Protecting children from facial injuries in sports
Every year parents bring their children to the emergency room for everything from knocked out teeth to broken jaws or other facial injuries suffered while playing sports. Jeff Holloway, MD, shared four tips on protecting children from facial injuries in sports with simple safety precautions.
“Many people think they’re immune to the types of serious injuries that people warn them about if they don’t wear a helmet or mouthguard. They think it’s not going to happen to them. Unfortunately, there’s no predicting when an injury is going to occur and who it will affect. Often the results of an injury are even more devastating when you realize that the injury could have easily been prevented,” said Dr. Holloway.

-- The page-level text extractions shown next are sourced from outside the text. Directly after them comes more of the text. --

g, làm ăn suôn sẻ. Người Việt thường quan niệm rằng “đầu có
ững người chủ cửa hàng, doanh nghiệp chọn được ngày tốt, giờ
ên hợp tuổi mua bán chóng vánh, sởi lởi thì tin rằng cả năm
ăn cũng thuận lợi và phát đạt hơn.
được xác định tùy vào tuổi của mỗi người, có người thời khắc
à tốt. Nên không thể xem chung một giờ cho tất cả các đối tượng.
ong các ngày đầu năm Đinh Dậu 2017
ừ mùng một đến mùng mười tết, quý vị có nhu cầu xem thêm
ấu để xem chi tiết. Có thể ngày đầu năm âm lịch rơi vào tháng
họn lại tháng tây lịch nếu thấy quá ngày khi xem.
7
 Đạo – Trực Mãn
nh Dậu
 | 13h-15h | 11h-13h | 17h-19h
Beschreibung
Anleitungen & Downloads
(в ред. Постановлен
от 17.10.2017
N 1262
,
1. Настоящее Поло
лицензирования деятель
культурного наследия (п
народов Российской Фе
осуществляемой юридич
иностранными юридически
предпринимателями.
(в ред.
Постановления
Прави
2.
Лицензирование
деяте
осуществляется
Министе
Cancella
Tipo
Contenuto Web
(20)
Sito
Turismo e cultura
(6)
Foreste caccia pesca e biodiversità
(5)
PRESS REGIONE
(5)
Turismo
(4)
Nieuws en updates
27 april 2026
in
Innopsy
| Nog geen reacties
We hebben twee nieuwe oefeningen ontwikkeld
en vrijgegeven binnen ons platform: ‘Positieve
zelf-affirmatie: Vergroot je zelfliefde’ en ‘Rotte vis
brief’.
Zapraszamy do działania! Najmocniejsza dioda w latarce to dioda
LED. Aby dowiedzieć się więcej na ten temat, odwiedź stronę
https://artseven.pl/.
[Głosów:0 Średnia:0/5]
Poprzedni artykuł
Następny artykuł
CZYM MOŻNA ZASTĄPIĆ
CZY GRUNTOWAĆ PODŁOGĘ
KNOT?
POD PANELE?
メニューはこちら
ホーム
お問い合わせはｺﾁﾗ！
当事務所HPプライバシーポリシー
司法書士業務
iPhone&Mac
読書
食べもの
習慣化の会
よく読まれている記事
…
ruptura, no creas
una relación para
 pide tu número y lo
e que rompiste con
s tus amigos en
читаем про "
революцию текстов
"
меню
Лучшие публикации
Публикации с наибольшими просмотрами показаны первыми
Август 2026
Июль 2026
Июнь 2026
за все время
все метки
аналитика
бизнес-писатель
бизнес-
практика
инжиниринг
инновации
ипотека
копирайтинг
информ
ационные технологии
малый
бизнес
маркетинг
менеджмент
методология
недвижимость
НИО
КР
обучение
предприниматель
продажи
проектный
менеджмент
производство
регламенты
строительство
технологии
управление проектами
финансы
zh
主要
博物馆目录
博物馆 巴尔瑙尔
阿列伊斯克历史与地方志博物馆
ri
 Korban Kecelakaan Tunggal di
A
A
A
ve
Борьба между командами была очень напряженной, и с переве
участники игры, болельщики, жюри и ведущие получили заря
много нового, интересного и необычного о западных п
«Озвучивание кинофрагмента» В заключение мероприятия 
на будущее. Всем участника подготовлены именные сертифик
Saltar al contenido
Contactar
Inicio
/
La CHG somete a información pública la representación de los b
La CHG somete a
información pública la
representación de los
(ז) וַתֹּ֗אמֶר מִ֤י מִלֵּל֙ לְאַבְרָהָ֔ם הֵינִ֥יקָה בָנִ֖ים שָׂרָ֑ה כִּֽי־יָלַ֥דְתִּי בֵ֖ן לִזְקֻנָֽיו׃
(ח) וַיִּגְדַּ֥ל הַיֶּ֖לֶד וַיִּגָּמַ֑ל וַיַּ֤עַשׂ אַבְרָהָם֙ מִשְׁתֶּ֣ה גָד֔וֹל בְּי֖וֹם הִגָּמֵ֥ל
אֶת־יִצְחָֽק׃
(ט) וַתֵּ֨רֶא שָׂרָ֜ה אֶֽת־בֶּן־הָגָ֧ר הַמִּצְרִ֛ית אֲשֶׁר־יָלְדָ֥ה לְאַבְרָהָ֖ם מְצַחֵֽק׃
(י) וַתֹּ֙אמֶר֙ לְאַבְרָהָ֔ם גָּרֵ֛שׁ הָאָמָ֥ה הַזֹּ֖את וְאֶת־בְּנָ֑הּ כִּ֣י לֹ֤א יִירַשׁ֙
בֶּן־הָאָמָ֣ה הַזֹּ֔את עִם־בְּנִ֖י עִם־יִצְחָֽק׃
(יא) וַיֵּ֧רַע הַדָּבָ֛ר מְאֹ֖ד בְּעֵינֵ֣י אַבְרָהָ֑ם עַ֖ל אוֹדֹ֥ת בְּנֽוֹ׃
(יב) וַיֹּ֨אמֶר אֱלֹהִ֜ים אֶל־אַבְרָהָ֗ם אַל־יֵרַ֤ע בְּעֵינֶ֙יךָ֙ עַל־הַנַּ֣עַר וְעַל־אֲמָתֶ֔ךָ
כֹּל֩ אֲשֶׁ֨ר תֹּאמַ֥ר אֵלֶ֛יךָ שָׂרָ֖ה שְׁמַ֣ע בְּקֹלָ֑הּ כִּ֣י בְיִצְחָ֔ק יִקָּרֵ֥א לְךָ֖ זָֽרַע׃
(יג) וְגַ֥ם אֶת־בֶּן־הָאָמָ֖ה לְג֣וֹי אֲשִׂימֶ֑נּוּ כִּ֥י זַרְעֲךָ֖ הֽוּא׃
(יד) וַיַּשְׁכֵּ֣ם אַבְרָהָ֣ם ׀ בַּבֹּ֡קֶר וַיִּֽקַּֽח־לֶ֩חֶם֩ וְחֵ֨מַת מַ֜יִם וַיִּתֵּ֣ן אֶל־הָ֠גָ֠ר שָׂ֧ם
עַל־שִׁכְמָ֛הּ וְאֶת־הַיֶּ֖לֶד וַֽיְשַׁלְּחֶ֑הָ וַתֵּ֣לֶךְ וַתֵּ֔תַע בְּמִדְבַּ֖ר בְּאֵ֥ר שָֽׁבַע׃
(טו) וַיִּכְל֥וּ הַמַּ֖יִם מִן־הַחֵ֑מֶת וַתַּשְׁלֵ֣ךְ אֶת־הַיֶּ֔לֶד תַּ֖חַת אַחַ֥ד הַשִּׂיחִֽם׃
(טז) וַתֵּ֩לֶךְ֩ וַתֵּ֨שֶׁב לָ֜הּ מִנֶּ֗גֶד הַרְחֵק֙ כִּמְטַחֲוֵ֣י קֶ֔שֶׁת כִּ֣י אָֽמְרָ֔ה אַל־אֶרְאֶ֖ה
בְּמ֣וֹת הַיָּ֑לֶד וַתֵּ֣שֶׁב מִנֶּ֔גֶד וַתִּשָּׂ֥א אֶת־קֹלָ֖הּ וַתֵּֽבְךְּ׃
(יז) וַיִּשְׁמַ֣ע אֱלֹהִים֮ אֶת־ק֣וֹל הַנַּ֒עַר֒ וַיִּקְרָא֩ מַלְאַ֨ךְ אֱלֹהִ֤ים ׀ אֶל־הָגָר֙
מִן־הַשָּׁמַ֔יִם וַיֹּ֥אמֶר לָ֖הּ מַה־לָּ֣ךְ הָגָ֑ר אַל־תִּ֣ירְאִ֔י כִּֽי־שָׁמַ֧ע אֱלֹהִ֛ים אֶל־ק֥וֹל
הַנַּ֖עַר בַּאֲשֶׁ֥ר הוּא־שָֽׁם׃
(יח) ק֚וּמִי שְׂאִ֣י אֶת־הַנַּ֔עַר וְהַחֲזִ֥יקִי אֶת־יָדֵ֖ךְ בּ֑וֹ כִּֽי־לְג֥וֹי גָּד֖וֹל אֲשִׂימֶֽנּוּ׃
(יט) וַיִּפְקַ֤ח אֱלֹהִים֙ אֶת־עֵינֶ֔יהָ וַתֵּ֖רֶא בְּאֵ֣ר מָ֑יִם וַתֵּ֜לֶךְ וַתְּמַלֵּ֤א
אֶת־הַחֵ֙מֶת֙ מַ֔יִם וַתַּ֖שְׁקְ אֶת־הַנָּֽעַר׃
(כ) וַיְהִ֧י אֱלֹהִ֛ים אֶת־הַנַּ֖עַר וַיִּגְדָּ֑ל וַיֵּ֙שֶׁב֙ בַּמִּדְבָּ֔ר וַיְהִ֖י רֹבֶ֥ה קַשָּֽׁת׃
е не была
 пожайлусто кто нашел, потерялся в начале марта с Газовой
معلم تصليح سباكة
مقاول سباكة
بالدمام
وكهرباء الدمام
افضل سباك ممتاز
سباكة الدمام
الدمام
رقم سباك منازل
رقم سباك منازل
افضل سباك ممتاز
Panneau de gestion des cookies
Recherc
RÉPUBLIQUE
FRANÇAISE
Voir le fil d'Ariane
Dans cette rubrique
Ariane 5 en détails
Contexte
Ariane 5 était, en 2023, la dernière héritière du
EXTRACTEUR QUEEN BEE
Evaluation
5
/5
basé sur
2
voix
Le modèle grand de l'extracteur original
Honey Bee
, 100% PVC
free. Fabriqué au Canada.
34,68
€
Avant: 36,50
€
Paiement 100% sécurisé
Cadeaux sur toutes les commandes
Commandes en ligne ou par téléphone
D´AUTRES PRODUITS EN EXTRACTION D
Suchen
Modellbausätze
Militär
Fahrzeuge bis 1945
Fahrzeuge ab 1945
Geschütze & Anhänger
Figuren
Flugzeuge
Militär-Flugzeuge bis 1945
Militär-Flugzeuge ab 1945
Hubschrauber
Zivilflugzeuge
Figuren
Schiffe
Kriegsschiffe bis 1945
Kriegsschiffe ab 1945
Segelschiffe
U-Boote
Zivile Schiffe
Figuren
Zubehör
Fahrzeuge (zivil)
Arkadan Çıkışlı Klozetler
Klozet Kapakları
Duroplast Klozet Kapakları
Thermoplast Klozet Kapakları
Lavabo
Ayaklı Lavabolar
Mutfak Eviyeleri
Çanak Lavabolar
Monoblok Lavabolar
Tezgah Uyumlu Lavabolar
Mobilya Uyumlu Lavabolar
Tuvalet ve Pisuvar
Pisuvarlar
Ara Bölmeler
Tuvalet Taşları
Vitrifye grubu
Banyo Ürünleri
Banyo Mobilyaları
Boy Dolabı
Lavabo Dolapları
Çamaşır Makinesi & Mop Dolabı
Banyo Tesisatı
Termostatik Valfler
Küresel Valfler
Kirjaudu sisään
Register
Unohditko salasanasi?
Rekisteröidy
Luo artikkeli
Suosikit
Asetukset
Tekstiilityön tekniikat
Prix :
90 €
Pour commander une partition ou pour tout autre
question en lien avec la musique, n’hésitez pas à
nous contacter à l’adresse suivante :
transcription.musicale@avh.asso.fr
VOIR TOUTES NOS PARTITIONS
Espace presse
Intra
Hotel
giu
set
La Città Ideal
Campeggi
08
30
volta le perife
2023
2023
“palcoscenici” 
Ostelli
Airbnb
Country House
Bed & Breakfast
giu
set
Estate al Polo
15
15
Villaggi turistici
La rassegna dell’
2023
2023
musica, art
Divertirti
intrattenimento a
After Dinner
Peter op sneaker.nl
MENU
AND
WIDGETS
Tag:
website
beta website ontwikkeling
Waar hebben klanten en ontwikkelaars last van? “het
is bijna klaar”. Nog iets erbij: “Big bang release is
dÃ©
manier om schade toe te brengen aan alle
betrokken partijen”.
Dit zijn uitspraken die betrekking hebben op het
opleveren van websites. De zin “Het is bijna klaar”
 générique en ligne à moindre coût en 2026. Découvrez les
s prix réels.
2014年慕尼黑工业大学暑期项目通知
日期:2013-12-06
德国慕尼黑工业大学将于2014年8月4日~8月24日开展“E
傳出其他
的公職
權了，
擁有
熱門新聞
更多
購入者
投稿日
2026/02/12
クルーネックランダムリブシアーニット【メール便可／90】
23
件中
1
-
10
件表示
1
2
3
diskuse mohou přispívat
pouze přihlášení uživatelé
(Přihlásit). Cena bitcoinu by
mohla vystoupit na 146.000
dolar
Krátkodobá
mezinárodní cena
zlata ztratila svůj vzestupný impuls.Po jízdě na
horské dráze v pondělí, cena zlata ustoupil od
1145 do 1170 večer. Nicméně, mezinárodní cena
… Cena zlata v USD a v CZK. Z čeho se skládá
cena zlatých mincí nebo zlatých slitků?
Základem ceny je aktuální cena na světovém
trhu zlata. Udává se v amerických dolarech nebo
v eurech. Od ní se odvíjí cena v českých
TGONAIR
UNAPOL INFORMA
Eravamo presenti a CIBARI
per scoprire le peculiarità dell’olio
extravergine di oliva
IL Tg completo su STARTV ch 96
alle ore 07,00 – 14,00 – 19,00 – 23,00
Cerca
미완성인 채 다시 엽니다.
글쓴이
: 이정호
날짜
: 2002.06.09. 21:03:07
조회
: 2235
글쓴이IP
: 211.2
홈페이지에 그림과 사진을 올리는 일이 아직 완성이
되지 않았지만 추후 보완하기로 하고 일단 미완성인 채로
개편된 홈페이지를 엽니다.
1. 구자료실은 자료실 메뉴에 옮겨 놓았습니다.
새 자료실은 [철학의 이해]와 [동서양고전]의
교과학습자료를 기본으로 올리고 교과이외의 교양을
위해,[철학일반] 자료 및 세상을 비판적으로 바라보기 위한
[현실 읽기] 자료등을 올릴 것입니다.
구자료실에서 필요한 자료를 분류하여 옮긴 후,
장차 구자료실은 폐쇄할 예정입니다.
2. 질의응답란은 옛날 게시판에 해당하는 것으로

According to the American Dental Association, American Academy of Pediatric Dentistry, Academy of Sports Dentistry and American Association of Orthodontists, children ages 7–11 are most vulnerable to sports-related mouth injuries, and athletes are 60% more likely to suffer harm to teeth if not wearing a mouthguard.
These injuries are most often caused by direct hits with a hard object, such as a puck or ball, and player-to-player contact. Whether or not your children are engaged in organized sports, they can still sustain serious facial injuries just by playing outside – especially if they’re not wearing proper protection during spirited activities.
“Traumatic injuries occur in an instant. They can be devastating and take weeks to months to heal,” said Dr. Holloway.
Dr. Holloway shared these safety tips to remember during recreational and organized sports when protecting children from facial injuries in sports that can take the fun out of the game.
- Wear a mouthguard when playing or practicing contact sports. Mouthguards are significantly less expensive than the cost to repair an injury. Dentists and dental specialists can make customized mouthguards that hold teeth in place and allow for normal speech and breathing.
- Wear a helmet. Helmets absorb the energy of an impact and help prevent damage to the head. While concussions can still occur, life-threatening injuries can be avoided.
- Use protective eyewear when appropriate. Eyes are extremely vulnerable to damage, especially when playing certain sports such as racquetball.
- Wear a face shield. Hockey pucks, baseballs and other sports equipment can cause severe facial damage at any age.